Ludwig Feuerbach y Friedrich Nietzsche han escrito tal vez la crítica más aguda que ha habido hasta ahora sobre la religión y la experiencia religiosa. Su teoría es que toda experiencia religiosa es finalmente proyección humana, que nosotros creamos a Dios a nuestra imagen y semejanza, y que luego usamos esa imagen de Dios en beneficio propio. Para ellos, toda experiencia religiosa es en definitiva auto-creada en nuestro propio beneficio. En su opinión, dentro de toda experiencia religiosa hay siempre un elemento de manipulación, racionalización y fraude, aunque la persona que tiene la experiencia está ciega a ese hecho. Ella está convencida de que Dios está dictando de algún modo lo que está sucediendo dentro de su alma, cuando, de hecho, es mayormente el auto-interés el que lo está dictando, y esa es la razón por la que vemos tan comúnmente esa penosa displicencia entre el fervor religioso que hay dentro de tantos de nosotros y el auto-interés que ofrece esa religiosidad.
¿Qué hay que decir sobre esto? Pienso que Nietzsche y Feuerbach están en lo cierto el 95%. Sin embargo, se equivocan el 5%, y ese 5% marca la diferencia. La evidencia sugiere que el 95% de las veces que lo hacemos manipulamos nuestra experiencia de Dios para servir a nuestros propios intereses. Pero Dios arregla las cosas de modo que no podamos hacer esto siempre. Dios corrige nuestra tendencia a crear un Dios que trabaje a favor de nuestro auto-interés enviándonos, como lo hizo con la Madre Teresa, aplastantes noches oscuras del alma, esto es, periodos de imaginativa y afectiva sequedad con la que simplemente somos incapaces de imaginar y sentir afectivamente tanto la existencia de Dios como el amor que el propio Dios nos tiene. Mientras continuamos “conociendo” de alguna manera a Dios a un nivel más profundo, nuestras imaginaciones y nuestras emociones pierden completamente su fuerza. Y, cuando sucede esto, nos encontramos a nosotros mismos impotentes para manipular nuestra experiencia de Dios de alguna manera, y ciertamente no trabajarlo en nuestro propio beneficio. Dios puede entonces inundarnos puramente, con nuestros egos, narcisismo y egoísmo ahora incapaces de colorear la experiencia.

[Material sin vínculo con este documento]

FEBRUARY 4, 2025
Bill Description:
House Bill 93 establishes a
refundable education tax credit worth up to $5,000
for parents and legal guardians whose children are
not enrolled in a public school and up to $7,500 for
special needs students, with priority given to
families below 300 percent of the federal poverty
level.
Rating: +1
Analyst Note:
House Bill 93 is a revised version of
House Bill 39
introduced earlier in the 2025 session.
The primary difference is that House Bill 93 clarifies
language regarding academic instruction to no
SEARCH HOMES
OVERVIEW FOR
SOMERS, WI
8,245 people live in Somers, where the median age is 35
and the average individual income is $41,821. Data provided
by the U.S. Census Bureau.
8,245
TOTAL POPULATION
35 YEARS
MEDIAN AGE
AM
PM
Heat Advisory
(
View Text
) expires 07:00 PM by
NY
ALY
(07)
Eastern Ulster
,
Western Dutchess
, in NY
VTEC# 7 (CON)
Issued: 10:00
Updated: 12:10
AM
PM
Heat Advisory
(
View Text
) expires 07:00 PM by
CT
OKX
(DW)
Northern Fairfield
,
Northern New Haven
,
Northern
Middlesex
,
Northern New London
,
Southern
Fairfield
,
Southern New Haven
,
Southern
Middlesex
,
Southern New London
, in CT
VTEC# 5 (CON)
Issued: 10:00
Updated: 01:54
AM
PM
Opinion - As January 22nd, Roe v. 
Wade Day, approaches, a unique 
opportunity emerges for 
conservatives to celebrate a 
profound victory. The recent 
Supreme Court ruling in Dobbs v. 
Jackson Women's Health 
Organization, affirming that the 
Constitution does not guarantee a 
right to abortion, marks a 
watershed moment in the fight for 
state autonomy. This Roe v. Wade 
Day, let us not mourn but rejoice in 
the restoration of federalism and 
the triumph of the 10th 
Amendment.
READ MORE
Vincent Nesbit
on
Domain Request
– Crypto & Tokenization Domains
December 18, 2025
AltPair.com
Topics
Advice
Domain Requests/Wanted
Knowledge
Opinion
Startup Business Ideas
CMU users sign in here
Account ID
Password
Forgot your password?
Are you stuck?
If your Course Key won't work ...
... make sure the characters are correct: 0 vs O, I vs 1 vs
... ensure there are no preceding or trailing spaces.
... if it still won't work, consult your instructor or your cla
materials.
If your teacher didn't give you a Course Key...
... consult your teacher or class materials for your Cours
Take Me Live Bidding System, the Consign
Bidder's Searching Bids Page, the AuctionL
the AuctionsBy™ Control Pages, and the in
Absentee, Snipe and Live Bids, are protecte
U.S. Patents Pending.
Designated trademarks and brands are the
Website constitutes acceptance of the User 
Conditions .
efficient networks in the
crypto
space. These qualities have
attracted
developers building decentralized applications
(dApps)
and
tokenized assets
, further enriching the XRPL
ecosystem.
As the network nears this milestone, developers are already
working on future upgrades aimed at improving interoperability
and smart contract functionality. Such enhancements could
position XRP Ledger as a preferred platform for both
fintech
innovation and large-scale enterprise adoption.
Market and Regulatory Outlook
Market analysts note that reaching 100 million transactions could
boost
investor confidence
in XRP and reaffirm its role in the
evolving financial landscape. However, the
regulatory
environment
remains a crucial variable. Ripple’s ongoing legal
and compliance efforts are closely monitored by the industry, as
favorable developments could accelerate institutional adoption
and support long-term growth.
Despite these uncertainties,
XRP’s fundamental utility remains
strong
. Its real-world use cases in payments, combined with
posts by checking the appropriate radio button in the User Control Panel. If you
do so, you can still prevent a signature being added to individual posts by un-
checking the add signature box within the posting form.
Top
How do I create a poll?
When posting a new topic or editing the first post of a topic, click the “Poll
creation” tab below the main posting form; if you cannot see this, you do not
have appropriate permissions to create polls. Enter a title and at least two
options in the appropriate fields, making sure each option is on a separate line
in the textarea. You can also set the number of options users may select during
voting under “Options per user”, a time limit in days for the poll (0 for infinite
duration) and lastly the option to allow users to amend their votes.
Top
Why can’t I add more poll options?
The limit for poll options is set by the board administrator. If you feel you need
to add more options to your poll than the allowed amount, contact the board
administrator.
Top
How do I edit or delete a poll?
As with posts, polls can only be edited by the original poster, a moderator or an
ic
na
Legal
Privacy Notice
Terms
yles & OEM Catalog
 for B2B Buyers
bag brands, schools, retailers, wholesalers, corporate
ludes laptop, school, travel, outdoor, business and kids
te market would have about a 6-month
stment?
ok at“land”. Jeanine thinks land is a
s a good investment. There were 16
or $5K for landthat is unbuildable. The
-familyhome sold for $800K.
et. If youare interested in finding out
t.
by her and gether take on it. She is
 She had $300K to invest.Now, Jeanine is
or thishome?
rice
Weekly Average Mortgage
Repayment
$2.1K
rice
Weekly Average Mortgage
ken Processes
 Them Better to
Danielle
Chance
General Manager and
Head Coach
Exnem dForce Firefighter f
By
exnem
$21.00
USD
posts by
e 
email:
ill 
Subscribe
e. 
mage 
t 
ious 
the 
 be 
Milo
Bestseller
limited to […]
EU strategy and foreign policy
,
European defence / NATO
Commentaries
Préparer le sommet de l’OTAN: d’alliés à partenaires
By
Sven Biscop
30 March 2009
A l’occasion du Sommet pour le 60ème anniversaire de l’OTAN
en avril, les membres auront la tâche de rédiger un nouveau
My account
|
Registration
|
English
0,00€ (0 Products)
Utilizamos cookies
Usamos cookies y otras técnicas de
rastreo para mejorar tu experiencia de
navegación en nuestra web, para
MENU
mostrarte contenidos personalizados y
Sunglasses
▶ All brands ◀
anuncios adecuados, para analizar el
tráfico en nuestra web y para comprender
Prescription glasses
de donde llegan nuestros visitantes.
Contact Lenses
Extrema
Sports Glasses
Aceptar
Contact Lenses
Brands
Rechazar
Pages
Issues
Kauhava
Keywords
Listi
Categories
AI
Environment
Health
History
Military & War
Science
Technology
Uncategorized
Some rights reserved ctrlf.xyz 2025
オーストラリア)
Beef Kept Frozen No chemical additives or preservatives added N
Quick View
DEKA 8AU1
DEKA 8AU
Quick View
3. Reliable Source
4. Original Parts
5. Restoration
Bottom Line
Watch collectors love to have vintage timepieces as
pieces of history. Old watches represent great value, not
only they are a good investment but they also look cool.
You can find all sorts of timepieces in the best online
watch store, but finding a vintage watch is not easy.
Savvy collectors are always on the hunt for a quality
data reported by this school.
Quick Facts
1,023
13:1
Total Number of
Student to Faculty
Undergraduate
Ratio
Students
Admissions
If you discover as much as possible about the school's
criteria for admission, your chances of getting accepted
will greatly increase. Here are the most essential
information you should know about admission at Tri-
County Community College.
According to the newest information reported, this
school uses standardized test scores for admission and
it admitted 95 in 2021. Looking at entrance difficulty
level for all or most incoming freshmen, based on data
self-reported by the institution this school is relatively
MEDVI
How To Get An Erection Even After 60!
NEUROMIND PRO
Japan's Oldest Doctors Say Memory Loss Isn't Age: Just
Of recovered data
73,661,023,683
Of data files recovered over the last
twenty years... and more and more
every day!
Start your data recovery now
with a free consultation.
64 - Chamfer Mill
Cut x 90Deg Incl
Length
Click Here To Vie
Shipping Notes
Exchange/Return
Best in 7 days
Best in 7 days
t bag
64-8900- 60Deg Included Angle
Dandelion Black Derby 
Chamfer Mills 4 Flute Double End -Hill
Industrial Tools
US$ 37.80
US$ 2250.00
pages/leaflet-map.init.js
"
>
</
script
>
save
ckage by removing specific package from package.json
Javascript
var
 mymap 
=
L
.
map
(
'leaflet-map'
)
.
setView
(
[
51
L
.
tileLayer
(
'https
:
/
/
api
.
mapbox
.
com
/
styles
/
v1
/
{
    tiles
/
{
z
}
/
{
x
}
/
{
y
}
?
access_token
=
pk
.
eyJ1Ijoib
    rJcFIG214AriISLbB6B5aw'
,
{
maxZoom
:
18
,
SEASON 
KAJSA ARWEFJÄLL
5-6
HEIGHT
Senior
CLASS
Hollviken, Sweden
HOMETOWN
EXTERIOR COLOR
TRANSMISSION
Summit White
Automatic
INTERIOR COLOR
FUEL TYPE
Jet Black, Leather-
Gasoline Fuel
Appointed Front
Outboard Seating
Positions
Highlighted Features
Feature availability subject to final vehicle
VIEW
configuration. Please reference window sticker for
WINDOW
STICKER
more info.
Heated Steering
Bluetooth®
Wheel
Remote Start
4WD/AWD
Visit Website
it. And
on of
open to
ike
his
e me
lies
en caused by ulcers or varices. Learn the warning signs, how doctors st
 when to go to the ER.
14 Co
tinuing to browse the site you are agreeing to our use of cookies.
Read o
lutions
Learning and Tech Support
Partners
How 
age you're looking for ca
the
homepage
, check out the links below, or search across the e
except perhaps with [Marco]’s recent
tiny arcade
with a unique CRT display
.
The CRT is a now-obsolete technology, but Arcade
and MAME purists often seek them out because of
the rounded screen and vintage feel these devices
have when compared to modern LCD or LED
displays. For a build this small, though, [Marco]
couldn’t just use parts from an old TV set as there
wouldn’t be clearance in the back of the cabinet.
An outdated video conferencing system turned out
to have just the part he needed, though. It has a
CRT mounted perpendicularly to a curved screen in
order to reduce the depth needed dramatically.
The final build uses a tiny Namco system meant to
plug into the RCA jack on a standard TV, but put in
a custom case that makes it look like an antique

Leonard Cohen acuñó este verso, ahora famoso: “Hay una grieta en cada cosa, pero por eso llega la luz adentro”. Ya que no podemos resistir habitualmente la manipulación de nuestra fe y la experiencia religiosa para hacerla trabajar en nuestro propio beneficio, Dios pone eventualmente un freno a ello. Como hizo con la Madre Teresa, Dios nos envía aplastantes noches oscuras que nos purifican, a pesar de nosotros mismos.